TORONTO — A Spinal Tap reunion means more to Harry Shearer than getting reacquainted with long raven wigs, ridiculous moustaches, zucchinis wrapped in tin foil, leather cuffs or his trusty double bass.
No, as Spinal Tap prepares to release their first album in 17 years, Back From the Dead, Shearer has had the chance to catch up with his alter ego, bassist Derek Smalls.
So what has the ponderous, pipe-huffing rocker been doing all these years?
“Derek was in therapy for Internet addiction at a small therapy centre in rural England,” Shearer said.
“He has kicked that, that was very successful therapy.”
“He did, in the late ’90s, open what was supposed to be the first in a series of hamburger joints in London, called Big Bottom Burgers. I don’t think it’s gone beyond one and it may have gone beneath one by this point.”
Shearer possesses a rapid-fire wit, yes, but he’s also grown used to effortlessly jumping back into Smalls’ headspace.
Spinal Tap, which also features Christopher Guest as Nigel Tufnel and Michael McKean as David St. Hubbins, is celebrating 25 years since the release of the beloved 1984 heavy-metal satire mockumentary This is Spinal Tap.
They’re in the midst of an Unwigged and Unplugged tour that finds the comic actors performing as themselves, free of absurd wigs or faux British accents.
Shearer said they got the idea for the tour, which has one remaining Canadian date at Toronto’s Massey Hall on May 21, after an impromptu show at the Museum of Modern Art in New York.
The group performs an acoustic setlist with tunes culled from Spinal Tap and other Guest-directed movies they’ve collaborated on, including A Mighty Wind (a folk satire in which Guest, McKean and Shearer perform as the Folksmen) and Waiting for Guffman.
Shearer said the group wanted to do something to honour the 25th anniversary of Spinal Tap, but felt a smaller tour was the way to go.
“It did not seem like a good idea to do a full-on, big-ass rock and roll show this time around,” he said.
“This is something we’ve never done before, we won’t be repeating ourselves, it’ll be interesting for us and interesting for the fans as well.”
And taking the songs out of their original context has given Shearer new insight into the group’s songwriting.
“We didn’t set out to write bad songs,” he said. “We set out to write songs that either in their conception or their lyrical pretension, were funny. It’s no fun playing bad music, so we tried to write credible music for each of these acts.”
“It’s almost like we’re covering another act’s tune except we wrote it.”
“But we have different hats on, if not different heads, and so we have a different musical take on it.”

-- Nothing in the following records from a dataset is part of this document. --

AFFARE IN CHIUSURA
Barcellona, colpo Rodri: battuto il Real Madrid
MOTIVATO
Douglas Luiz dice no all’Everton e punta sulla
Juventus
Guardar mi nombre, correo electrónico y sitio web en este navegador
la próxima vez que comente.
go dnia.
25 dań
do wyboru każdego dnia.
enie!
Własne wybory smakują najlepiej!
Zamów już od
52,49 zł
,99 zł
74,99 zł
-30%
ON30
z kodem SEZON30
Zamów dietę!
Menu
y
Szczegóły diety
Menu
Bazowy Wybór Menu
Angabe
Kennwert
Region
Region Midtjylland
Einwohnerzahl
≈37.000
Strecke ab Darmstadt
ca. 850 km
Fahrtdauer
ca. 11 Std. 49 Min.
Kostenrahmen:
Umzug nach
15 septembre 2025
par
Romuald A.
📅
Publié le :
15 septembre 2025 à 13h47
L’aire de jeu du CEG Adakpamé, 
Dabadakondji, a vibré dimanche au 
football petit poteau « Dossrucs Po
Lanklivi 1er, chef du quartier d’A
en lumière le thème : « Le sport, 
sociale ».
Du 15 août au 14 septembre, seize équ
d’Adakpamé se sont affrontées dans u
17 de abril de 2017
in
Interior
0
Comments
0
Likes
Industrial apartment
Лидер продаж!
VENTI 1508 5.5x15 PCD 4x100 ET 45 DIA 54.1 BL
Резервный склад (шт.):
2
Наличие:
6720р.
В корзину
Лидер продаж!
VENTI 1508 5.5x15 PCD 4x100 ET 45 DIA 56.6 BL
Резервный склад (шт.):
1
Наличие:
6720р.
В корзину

Back From the Dead, meanwhile, features a mixture of new material, tracks that have been floating around but have never been properly released, and older songs that Tap decided to revisit.

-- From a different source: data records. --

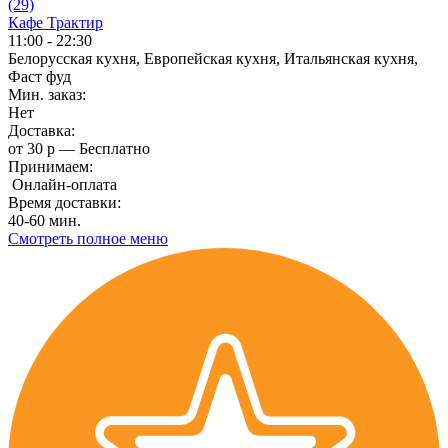
(29)
Кафе Трактир
11:00 - 22:30
Белорусская кухня, Европейская кухня, Итальянская кухня,
Фаст фуд
Мин. заказ:
Нет
Доставка:
от 30 р — Бесплатно
Принимаем:
Онлайн-оплата
Время доставки:
40-60 мин.
Смотреть полное меню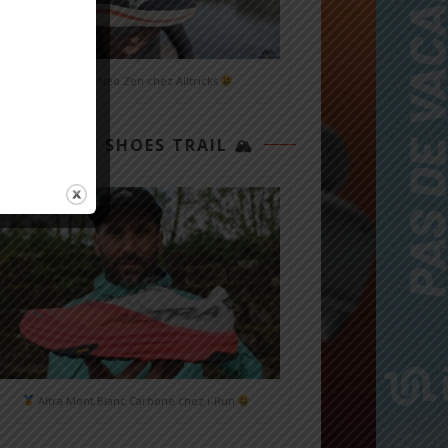
Mizuno Neo Zen chez Alltricks
TOP 3 SHOES TRAIL 🏔
Altra Mont Blanc Carbone chez i-Run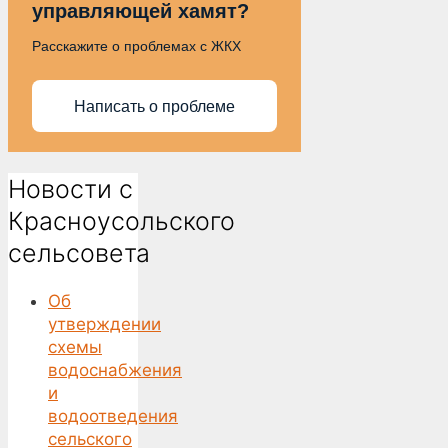
управляющей хамят?
Расскажите о проблемах с ЖКХ
Написать о проблеме
Новости с
Красноусольского
сельсовета
Об
утверждении
схемы
водоснабжения
и
водоотведения
сельского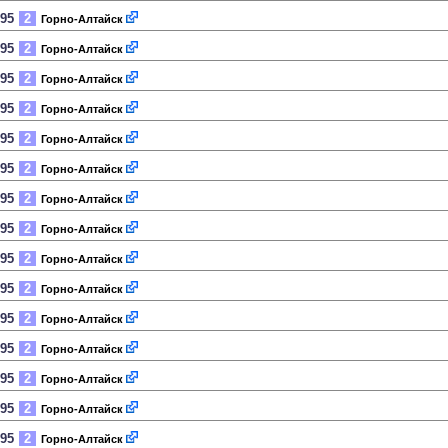
995
2
Горно-Алтайск
995
2
Горно-Алтайск
995
2
Горно-Алтайск
995
2
Горно-Алтайск
995
2
Горно-Алтайск
995
2
Горно-Алтайск
995
2
Горно-Алтайск
995
2
Горно-Алтайск
995
2
Горно-Алтайск
995
2
Горно-Алтайск
995
2
Горно-Алтайск
995
2
Горно-Алтайск
995
2
Горно-Алтайск
995
2
Горно-Алтайск
995
2
Горно-Алтайск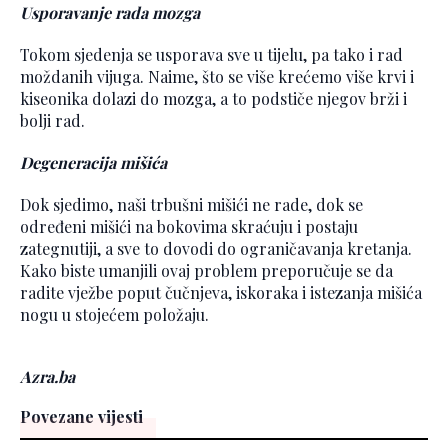
Usporavanje rada mozga
Tokom sjedenja se usporava sve u tijelu, pa tako i rad
moždanih vijuga. Naime, što se više krećemo više krvi i
kiseonika dolazi do mozga, a to podstiče njegov brži i
bolji rad.
Degeneracija mišića
Dok sjedimo, naši trbušni mišići ne rade, dok se
određeni mišići na bokovima skraćuju i postaju
zategnutiji, a sve to dovodi do ograničavanja kretanja.
Kako biste umanjili ovaj problem preporučuje se da
radite vježbe poput čučnjeva, iskoraka i istezanja mišića
nogu u stojećem položaju.
Azra.ba
Povezane vijesti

Fans will finally be able to own Jazz Odyssey — the “free-form jazz exploration” that Tap was forced to perform after Tufnel quit the group, rendering most of their hits unplayable — and Short and Sweet, which, of course, Shearer describes as an “endless jam number” with some major-league guests soloing on it.

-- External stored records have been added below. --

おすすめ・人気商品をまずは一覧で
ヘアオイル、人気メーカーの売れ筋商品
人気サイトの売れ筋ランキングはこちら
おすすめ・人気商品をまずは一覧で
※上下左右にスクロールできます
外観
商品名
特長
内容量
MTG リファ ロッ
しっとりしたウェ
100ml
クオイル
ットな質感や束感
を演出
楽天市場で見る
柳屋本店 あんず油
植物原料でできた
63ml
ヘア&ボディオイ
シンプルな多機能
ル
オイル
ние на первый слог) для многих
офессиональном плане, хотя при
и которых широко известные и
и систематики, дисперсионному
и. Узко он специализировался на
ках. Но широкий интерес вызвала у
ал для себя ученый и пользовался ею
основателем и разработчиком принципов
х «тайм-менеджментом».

Other tracks only appeared in the movie in concert versions — “these are the studio versions of the songs, so they sound a lot louder,” Shearer notes with a laugh.
The 65-year-old Shearer has been involved with more than one pillar of recent American pop culture.
He voices a plethora of characters on The Simpsons, including Mr. Burns, Waylon Smithers, Ned Flanders and Kent Brockman, and was once a cast member on Saturday Night Live.
But he still relishes the enduring fascination with Spinal Tap.
“It’s one of the great satisfactions of having done that project, that it’s lived this long and still continues to,” he said. “I’m always running into people who either are kids or have kids who are discovering it for the first time, and are still really enjoying it and finding it funny.”
“I’m always running into musicians of course, not just rock musicians, but country and even classical, who say: ‘That’s what we watch on the bus.”’
“To use a terribly cliche metaphor, I think we struck a chord.”